Data Guard Trouble shooting.
Dataguard Broker errors (I’ve removed the text to just show the errors):
DGMGRL> show configuration;
.
.
Warning: ORA-16607: one or more databases have failed
This is a general error showing there is a problem with either the primary or secondary database.
To determine which is causing the issue:
DGMGRL> show database verbose PROD_PRIM;
.
.
Error: ORA-16778: redo transport error for one or more databases
This indicates the logs are not getting to the secondary database.
DGMGRL> show database PROD_SBY;
.
.
Error: ORA-12541: TNS:no listener
This shows the listener on the secondary server is not started.
DGMGRL> show database PROD_SBY;
.
.
Error: ORA-16766: Redo Apply unexpectedly offline
This shows that the redo apply has not been enabled. You need to connect to the PROD_SBY database and issue the
“ALTER DATABASE RECOVER MANAGED STANDBY DATABASE NODELAY DISCONNECT FROM SESSION;” command.
DGMGRL> show database PROD_SBY;
.
.
Warning: ORA-16826: apply service state is inconsistent with the DelayMins property
This shows that the redo apply command was issued without the “NODELAY” parameter.

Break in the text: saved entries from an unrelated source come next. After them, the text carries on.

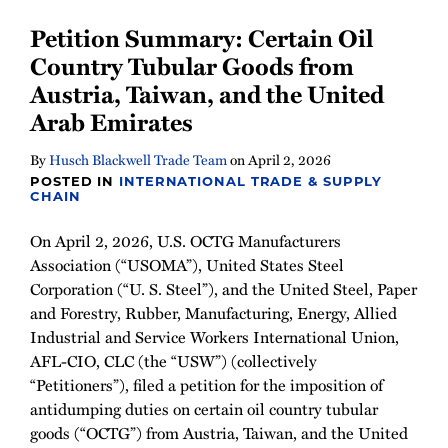
Petition Summary: Certain Oil
Country Tubular Goods from
Austria, Taiwan, and the United
Arab Emirates
By
Husch Blackwell Trade Team
on
April 2, 2026
POSTED IN
INTERNATIONAL TRADE & SUPPLY
CHAIN
On April 2, 2026, U.S. OCTG Manufacturers
Association (“USOMA”), United States Steel
Corporation (“U. S. Steel”), and the United Steel, Paper
and Forestry, Rubber, Manufacturing, Energy, Allied
Industrial and Service Workers International Union,
AFL-CIO, CLC (the “USW”) (collectively
“Petitioners”), filed a petition for the imposition of
antidumping duties on certain oil country tubular
goods (“OCTG”) from Austria, Taiwan, and the United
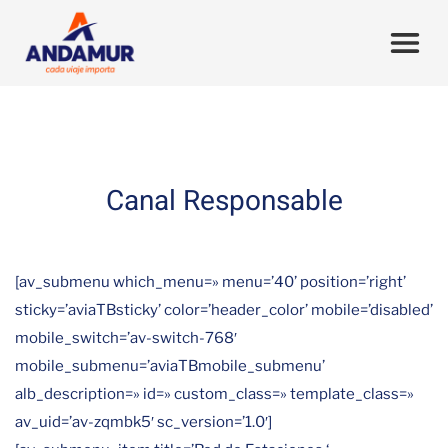
Canal Responsable
[av_submenu which_menu=» menu=’40’ position=’right’
sticky=’aviaTBsticky’ color=’header_color’ mobile=’disabled’
mobile_switch=’av-switch-768′
mobile_submenu=’aviaTBmobile_submenu’
alb_description=» id=» custom_class=» template_class=»
av_uid=’av-zqmbk5′ sc_version=’1.0′]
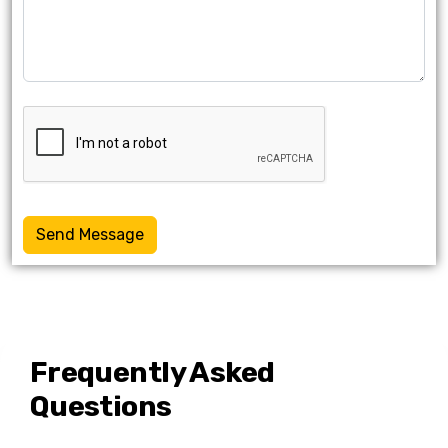
Send Message
Frequently Asked
Questions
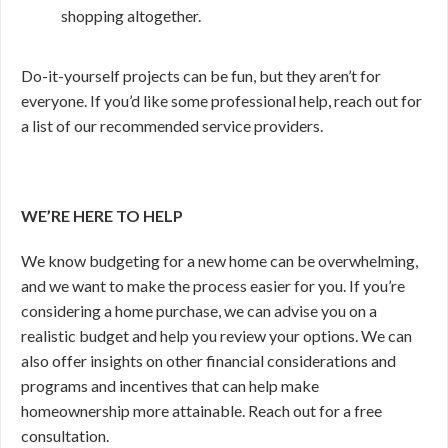
shopping altogether.
Do-it-yourself projects can be fun, but they aren’t for
everyone. If you’d like some professional help, reach out for
a list of our recommended service providers.
WE’RE HERE TO HELP
We know budgeting for a new home can be overwhelming,
and we want to make the process easier for you. If you’re
considering a home purchase, we can advise you on a
realistic budget and help you review your options. We can
also offer insights on other financial considerations and
programs and incentives that can help make
homeownership more attainable. Reach out for a free
consultation.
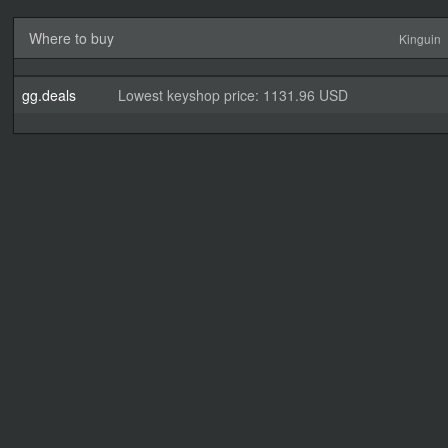
Where to buy
Kinguin
gg.deals
Lowest keyshop price: 1131.96 USD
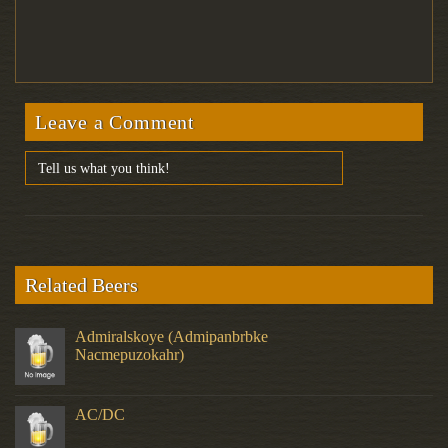
Leave a Comment
Related Beers
Admiralskoye (Admipanbrbke
Nacmepuzokahr)
AC/DC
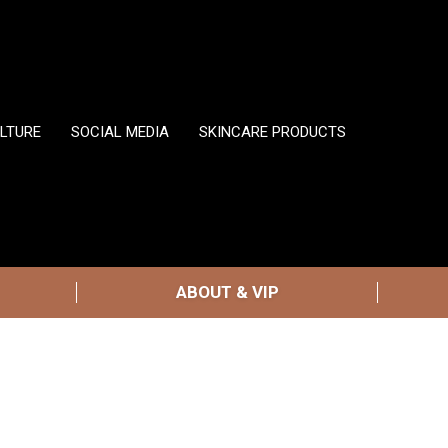
LTURE
SOCIAL MEDIA
SKINCARE PRODUCTS
ABOUT & VIP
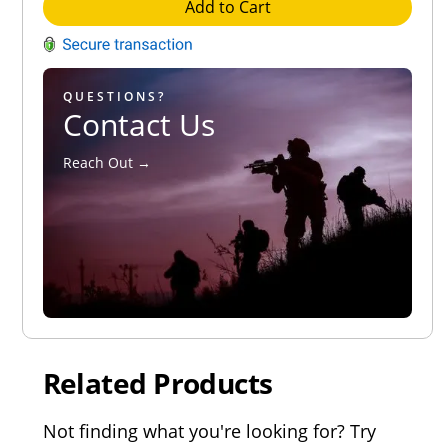
Add to Cart
QUESTIONS?
Contact Us
Reach Out →
Related Products
Not finding what you're looking for? Try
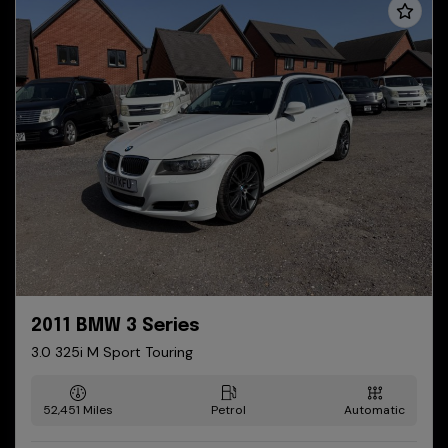
2011 BMW 3 Series
3.0 325i M Sport Touring
52,451
Petrol
Automatic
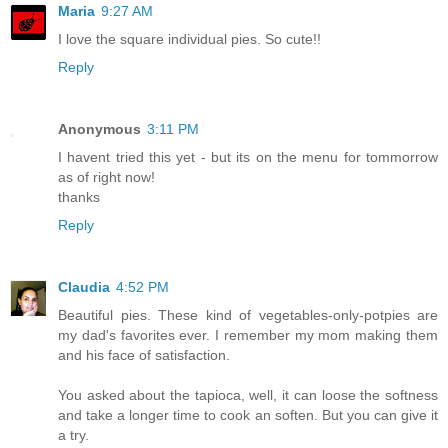
Maria
9:27 AM
I love the square individual pies. So cute!!
Reply
Anonymous
3:11 PM
I havent tried this yet - but its on the menu for tommorrow
as of right now!
thanks
Reply
Claudia
4:52 PM
Beautiful pies. These kind of vegetables-only-potpies are
my dad's favorites ever. I remember my mom making them
and his face of satisfaction.
You asked about the tapioca, well, it can loose the softness
and take a longer time to cook an soften. But you can give it
a try.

You need to connect to the PROD_SBY database, stop the redo apply and then re-enable it with the “NODELAY” parameter:
SQL> ALTER DATABASE RECOVER MANAGED STANDBY DATABASE CANCEL;
Database altered.
SQL> ALTER DATABASE RECOVER MANAGED STANDBY DATABASE NODELAY DISCONNECT FROM SESSION;
Database altered.
Messages may appear in the alert log on the primary:
PING[ARC1]: Error 16146 when pinging standby EAM_SBY
ARC3: Attempting destination LOG_ARCHIVE_DEST_2 network reconnect (16040)
ARC3: Destination LOG_ARCHIVE_DEST_2 network reconnect abandoned
Errors in file /u01/app/oracle/admin/PRD/bdump/prd_arc3_10159.trc:
ORA-16040: standby destination archive log file is locked.
ORA-16011: Archivelog Remote File Server process in Error state
FAL[server, ARC3]: Error 16011 creating remote archivelog file 'EAM_SBY'
FAL[server, ARC3]: FAL archive failed, see trace file.
Wed Feb 18 09:10:33 2009
ORA-16055: FAL request rejected
ARCH: FAL archive failed. Archiver continuing
Wed Feb 18 09:10:33 2009
ORACLE Instance PROD_PRIM - Archival Error. Archiver continuing.
And on the standby:
RFS[240]: Possible network disconnect with primary database
Aborting archivelog file creation:
/s01/oraarch/PROD_SBY/PROD_PRIM19019645361152.arc
If this a network disconnect, then this archivelog will be fetched again
by GAP resolution mechanism.
Not sure why this happens – maybe network activity causing time-outs, or some kind of timing conflict. It seems to resolve itself. Test it by “alter system switch logfile;” on the primary and making sure the new log gets applied on the standby. If it does, all is OK. If not, you may need to re-build the standby or do more investigation.